• **Exercise instructions**:
Return all lines in the data where the string "that" can be found.

• **Data for this exercise**:
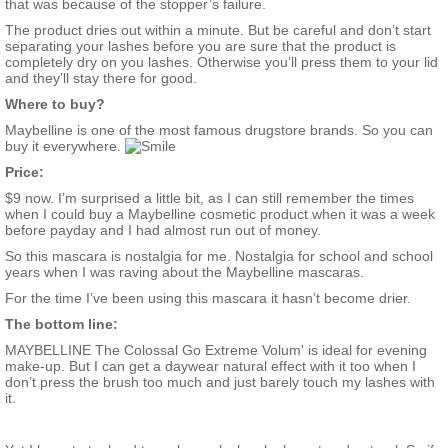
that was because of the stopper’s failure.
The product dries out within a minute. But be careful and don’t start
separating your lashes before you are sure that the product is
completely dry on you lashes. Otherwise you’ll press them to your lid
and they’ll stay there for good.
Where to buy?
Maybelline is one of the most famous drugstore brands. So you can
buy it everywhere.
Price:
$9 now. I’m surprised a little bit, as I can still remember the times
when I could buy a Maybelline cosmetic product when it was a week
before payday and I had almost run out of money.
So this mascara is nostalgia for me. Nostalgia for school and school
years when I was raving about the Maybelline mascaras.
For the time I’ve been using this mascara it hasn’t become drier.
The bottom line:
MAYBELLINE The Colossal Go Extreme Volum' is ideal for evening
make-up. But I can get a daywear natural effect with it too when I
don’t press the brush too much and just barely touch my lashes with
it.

==

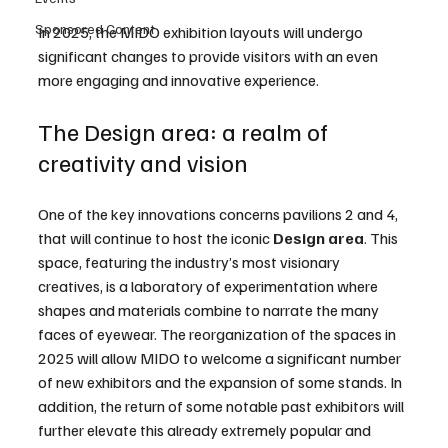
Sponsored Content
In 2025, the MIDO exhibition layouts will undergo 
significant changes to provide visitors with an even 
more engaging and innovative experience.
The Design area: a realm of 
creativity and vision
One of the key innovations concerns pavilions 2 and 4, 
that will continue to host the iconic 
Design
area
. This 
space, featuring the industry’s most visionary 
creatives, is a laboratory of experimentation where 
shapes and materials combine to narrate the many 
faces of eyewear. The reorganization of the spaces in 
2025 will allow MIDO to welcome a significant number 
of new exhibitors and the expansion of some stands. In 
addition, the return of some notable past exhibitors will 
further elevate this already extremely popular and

• **Exercise solution**:
that was because of the stopper’s failure.
separating your lashes before you are sure that the product is
that will continue to host the iconic 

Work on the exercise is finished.